Getting "TypeError: Exception encountered when calling layer "tf.keras.backend.rnn" (type TFOpLambda)" when I employ the Attention Layer

talhakabakus commented 2 years ago

I'm trying to re-implement the text summarization tutorial here. Getting the following error when I employ the Attention Layer:

/usr/local/lib/python3.7/dist-packages/keras/engine/keras_tensor.py in __array__(self, dtype)
    253   def __array__(self, dtype=None):
    254     raise TypeError(
--> 255         f'You are passing {self}, an intermediate Keras symbolic input/output, '
    256         'to a TF API that does not allow registering custom dispatchers, such '
    257         'as `tf.cond`, `tf.function`, gradient tapes, or `tf.map_fn`. '

TypeError: Exception encountered when calling layer "tf.keras.backend.rnn" (type TFOpLambda).

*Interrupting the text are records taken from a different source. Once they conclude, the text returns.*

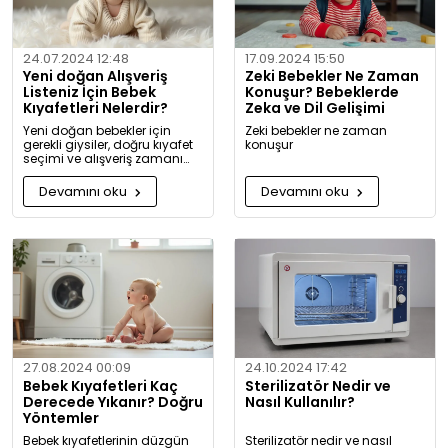
24.07.2024 12:48
17.09.2024 15:50
Yeni doğan Alışveriş
Zeki Bebekler Ne Zaman
Listeniz İçin Bebek
Konuşur? Bebeklerde
Kıyafetleri Nelerdir?
Zeka ve Dil Gelişimi
Yeni doğan bebekler için
Zeki bebekler ne zaman
gerekli giysiler, doğru kıyafet
konuşur
seçimi ve alışveriş zamanı
hakkında kapsamlı bilgiler ve
tavsiyeler.
Devamını oku
Devamını oku
27.08.2024 00:09
24.10.2024 17:42
Bebek Kıyafetleri Kaç
Sterilizatör Nedir ve
Derecede Yıkanır? Doğru
Nasıl Kullanılır?
Yöntemler
Bebek kıyafetlerinin düzgün
Sterilizatör nedir ve nasıl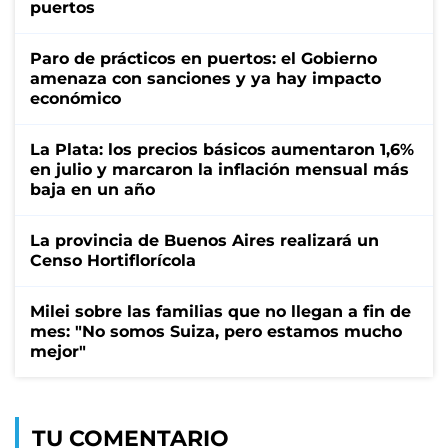
puertos
Paro de prácticos en puertos: el Gobierno
amenaza con sanciones y ya hay impacto
económico
La Plata: los precios básicos aumentaron 1,6%
en julio y marcaron la inflación mensual más
baja en un año
La provincia de Buenos Aires realizará un
Censo Hortiflorícola
Milei sobre las familias que no llegan a fin de
mes: "No somos Suiza, pero estamos mucho
mejor"
TU COMENTARIO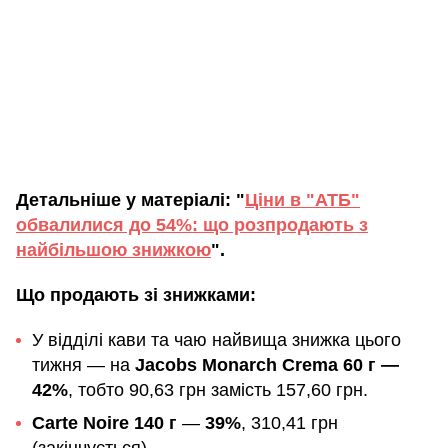
Детальніше у матеріалі: "
Ціни в "АТБ"
обвалилися до 54%: що розпродають з
найбільшою знижкою
".
Що продають зі знижками:
У відділі кави та чаю найвища знижка цього
тижня — на
Jacobs Monarch Crema 60 г —
42%
, тобто 90,63 грн замість 157,60 грн.
Carte Noire 140 г
—
39%
, 310,41 грн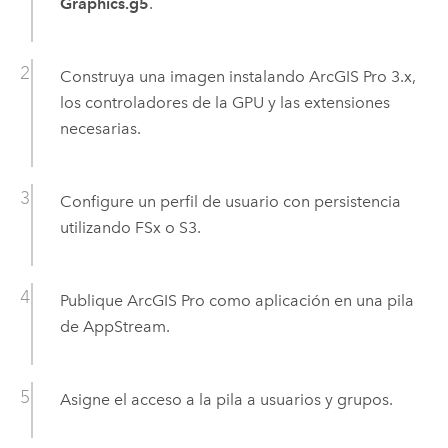
Graphics.g5
.
Construya una imagen instalando
ArcGIS Pro
3.x,
los controladores de la GPU y las extensiones
necesarias.
Configure un perfil de usuario con persistencia
utilizando
FSx
o
S3
.
Publique
ArcGIS Pro
como aplicación en una pila
de
AppStream
.
Asigne el acceso a la pila a usuarios y grupos.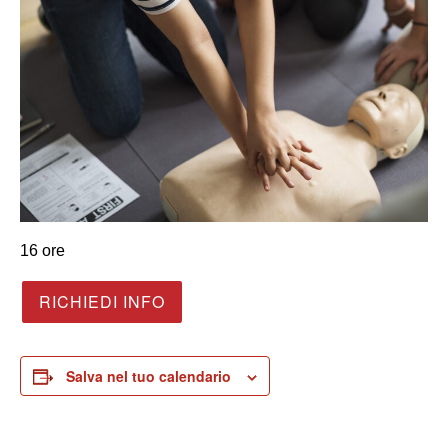
16 ore
RICHIEDI INFO
Salva nel tuo calendario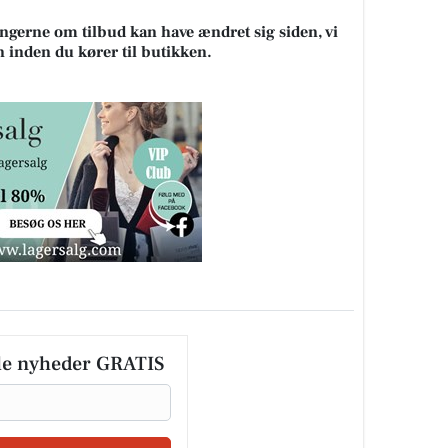
ningerne om tilbud kan have ændret sig siden, vi
n inden du kører til butikken.
le nyheder GRATIS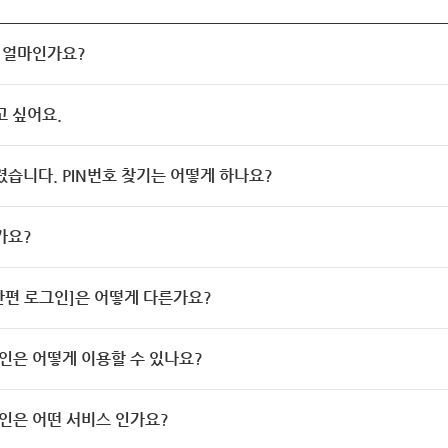
 얼마인가요?
고 싶어요.
렸습니다. PIN번호 찾기는 어떻게 하나요?
가요?
[간편 로그인]은 어떻게 다른가요?
인은 어떻게 이용할 수 있나요?
인은 어떤 서비스 인가요?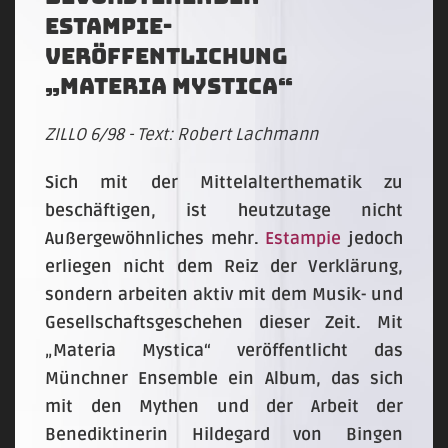
ESTAMPIE-
Veröffentlichung
„Materia Mystica“
ZILLO 6/98 - Text: Robert Lachmann
Sich mit der Mittelalterthematik zu
beschäftigen, ist heutzutage nicht
Außergewöhnliches mehr.
Estampie
jedoch
erliegen nicht dem Reiz der Verklärung,
sondern arbeiten aktiv mit dem Musik- und
Gesellschaftsgeschehen dieser Zeit. Mit
„Materia Mystica“ veröffentlicht das
Münchner Ensemble ein Album, das sich
mit den Mythen und der Arbeit der
Benediktinerin Hildegard von Bingen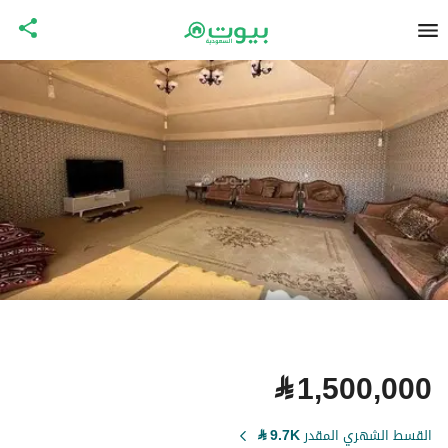
⃁
1,500,000
القسط الشهري المقدر
9.7K
⃁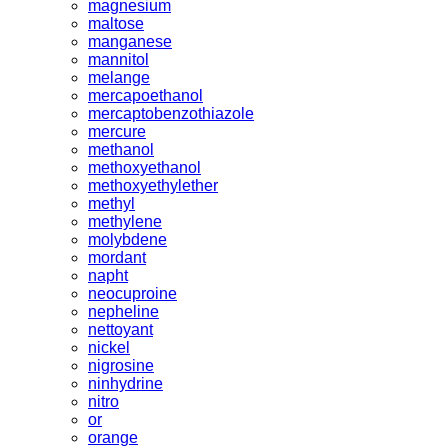
magnesium
maltose
manganese
mannitol
melange
mercapoethanol
mercaptobenzothiazole
mercure
methanol
methoxyethanol
methoxyethylether
methyl
methylene
molybdene
mordant
napht
neocuproine
nepheline
nettoyant
nickel
nigrosine
ninhydrine
nitro
or
orange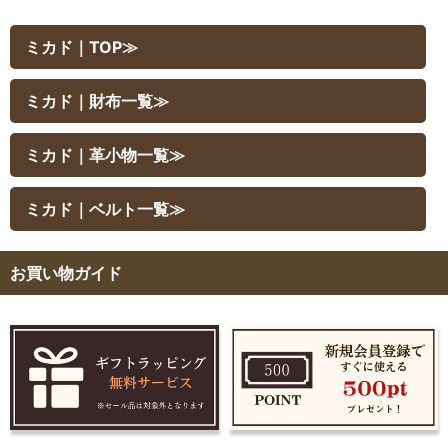
ミカド｜TOP≫
ミカド｜財布一覧≫
ミカド｜革小物一覧≫
ミカド｜ベルト一覧≫
お買い物ガイド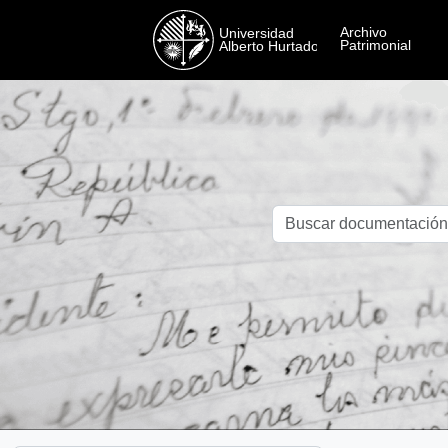
Skip to main content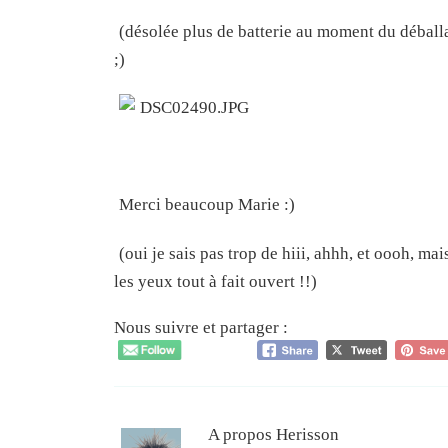
(désolée plus de batterie au moment du déballag
;)
Merci beaucoup Marie :)
(oui je sais pas trop de hiii, ahhh, et oooh, mai
les yeux tout à fait ouvert !!)
Nous suivre et partager :
A propos Herisson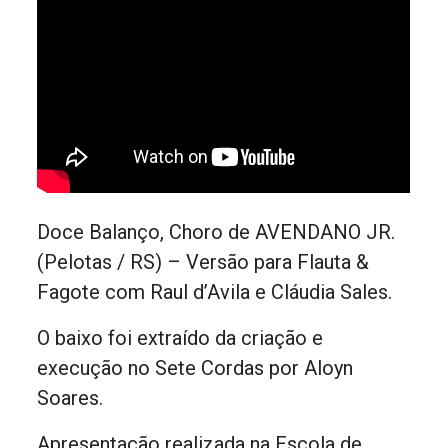
Doce Balanço, Choro de AVENDANO JR.
(Pelotas / RS) – Versão para Flauta &
Fagote com Raul d’Avila e Cláudia Sales.
O baixo foi extraído da criação e
execução no Sete Cordas por Aloyn
Soares.
Apresentação realizada na Escola de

You are passing KerasTensor(type_spec=TensorSpec(shape=(None, 101), dtype=tf.float32, name=None), name='tf.compat.v1.nn.softmax_1/Softmax:0', description="created by layer 'tf.compat.v1.nn.softmax_1'"), an intermediate Keras symbolic input/output, to a TF API that does not allow registering custom dispatchers, such as `tf.cond`, `tf.function`, gradient tapes, or `tf.map_fn`. Keras Functional model construction only supports TF API calls that *do* support dispatching, such as `tf.math.add` or `tf.reshape`. Other APIs cannot be called directly on symbolic Kerasinputs/outputs. You can work around this limitation by putting the operation in a custom Keras layer `call` and calling that layer on this symbolic input/output.

Call arguments received:
  • step_function=<function AttentionLayer.call.<locals>.energy_step at 0x7f1d5ff279e0>
  • inputs=tf.Tensor(shape=(None, None, 256), dtype=float32)
  • initial_states=['tf.Tensor(shape=(None, 101), dtype=float32)']
  • go_backwards=False
  • mask=None
  • constants=None
  • unroll=False
  • input_length=None
  • time_major=False
  • zero_output_for_mask=False

How can I overcome this error? I've added my software stack below:

- OS: macOS
- TensorFlow: 2.8.0
- Keras: 2.8.0
- Python Version: 3.7.12 (default, Jan 15 2022, 18:48:18)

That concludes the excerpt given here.